One should always ask himself if the wireless gateway he uses is trustworthy.

Depict yourself the following situation:

You are sitting in a coffee shop, seeking for wireless networks. what are you gonna do next? connect to a network which SSID's is similar to the coffee shop's name, or if none exists, connect to the first open network you find.

If the coffee shop doesn't have a wireless network, it gives a malicious user an opportunity to run his own network, on behalf of the coffee shop to attract clients. Otherwise, he will have to spoof the legitimate access-point's MAC, and race for new clients.

Everyone knows that open wireless networks are prone to sniffing, but most people are unaware of the fact that active attacks could take place as well, and it is especially easy if the malicious user controls the gateway.

This video demonstrates how an exe file is injected transparently into an innocent HTTP session.

What happens behind the scenes is the use of a transparent proxy I built, which terminates HTTP traffic, and searches for exe download patterns (Content-Type:\s+application/octet-stream to be exact). When it matches an exe pattern, it replaces the response with a malicious binary. The proxy runs on the gateway, which is fixed with an iptables rule (iptables -t nat -A PREROUTING -i [interface] -p tcp --dport 80 -j REDIRECT --to-ports [proxy interface]) that forwards all transit HTTP via the proxy.

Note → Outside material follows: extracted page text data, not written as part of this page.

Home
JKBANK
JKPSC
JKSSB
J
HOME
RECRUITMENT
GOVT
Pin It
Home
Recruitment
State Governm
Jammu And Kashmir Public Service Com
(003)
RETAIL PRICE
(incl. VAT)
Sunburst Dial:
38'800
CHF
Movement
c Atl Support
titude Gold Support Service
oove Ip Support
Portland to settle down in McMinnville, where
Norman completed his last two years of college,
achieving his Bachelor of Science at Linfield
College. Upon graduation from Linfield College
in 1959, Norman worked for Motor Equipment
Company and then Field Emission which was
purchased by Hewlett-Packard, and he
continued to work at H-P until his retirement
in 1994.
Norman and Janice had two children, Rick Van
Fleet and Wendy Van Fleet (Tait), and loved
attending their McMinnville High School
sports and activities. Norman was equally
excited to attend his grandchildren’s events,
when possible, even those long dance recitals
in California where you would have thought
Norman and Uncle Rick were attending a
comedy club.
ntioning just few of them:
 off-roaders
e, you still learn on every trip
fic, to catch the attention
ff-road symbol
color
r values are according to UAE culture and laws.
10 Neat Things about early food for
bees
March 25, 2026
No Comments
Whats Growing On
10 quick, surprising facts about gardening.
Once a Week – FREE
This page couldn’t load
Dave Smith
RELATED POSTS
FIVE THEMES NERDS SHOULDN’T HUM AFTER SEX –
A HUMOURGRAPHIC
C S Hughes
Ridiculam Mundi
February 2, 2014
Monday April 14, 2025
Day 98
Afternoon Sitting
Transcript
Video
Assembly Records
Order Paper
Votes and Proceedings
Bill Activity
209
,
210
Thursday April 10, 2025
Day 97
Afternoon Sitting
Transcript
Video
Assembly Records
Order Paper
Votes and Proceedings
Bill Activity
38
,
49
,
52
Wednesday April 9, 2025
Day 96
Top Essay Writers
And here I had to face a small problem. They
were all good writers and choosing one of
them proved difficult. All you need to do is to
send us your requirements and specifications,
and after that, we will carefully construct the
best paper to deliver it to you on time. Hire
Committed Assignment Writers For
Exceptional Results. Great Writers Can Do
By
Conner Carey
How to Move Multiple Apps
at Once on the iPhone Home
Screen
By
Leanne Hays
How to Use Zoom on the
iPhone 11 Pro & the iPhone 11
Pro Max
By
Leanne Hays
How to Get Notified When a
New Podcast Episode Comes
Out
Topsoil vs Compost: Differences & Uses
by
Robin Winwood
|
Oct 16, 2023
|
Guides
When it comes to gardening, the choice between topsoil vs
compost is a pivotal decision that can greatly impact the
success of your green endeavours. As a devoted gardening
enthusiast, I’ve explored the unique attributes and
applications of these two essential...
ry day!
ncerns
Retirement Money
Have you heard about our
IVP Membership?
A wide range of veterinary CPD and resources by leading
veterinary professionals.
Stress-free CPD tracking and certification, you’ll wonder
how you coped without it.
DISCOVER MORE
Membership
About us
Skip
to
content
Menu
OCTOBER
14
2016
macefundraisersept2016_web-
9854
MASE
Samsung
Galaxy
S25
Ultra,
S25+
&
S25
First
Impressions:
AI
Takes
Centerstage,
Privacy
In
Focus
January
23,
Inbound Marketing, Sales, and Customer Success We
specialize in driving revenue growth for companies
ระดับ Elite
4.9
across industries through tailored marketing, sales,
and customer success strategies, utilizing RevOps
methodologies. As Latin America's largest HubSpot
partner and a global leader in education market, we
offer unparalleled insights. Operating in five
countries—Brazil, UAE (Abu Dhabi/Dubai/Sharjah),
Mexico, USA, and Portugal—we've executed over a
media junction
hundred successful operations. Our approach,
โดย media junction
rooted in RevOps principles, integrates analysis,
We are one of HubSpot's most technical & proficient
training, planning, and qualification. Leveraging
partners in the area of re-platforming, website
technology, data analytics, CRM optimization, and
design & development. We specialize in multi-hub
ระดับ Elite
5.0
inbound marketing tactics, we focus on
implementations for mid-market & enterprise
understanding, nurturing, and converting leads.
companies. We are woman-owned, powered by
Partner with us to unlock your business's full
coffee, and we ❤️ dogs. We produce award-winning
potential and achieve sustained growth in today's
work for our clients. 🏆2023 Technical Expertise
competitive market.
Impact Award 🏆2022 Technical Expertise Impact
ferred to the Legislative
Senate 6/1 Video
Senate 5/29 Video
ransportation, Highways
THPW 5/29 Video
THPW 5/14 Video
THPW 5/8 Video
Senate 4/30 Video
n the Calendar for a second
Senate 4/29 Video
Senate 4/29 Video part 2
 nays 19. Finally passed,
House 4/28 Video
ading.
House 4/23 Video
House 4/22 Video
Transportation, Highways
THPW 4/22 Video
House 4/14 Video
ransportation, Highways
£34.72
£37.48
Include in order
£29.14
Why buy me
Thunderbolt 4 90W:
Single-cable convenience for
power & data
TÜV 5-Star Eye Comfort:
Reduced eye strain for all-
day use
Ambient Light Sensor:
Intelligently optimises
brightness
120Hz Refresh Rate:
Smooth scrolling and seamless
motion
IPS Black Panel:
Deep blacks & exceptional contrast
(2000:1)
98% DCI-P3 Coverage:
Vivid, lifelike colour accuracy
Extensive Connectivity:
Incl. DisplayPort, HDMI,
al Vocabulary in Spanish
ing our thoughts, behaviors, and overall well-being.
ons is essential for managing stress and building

By the use of PKI you can ensure you pass your malicious gateway without data mutation.
So consider yourself one of the following countermeasures:

1) Download binaries from SSL sites only (and verify the certificate!)
2) Use an SSL proxy (and again verify the certificate)
3) Tunnel traffic through a VPN
4) Tunnel traffic through SSH
5) Download signed binaries, and verify the digital signature.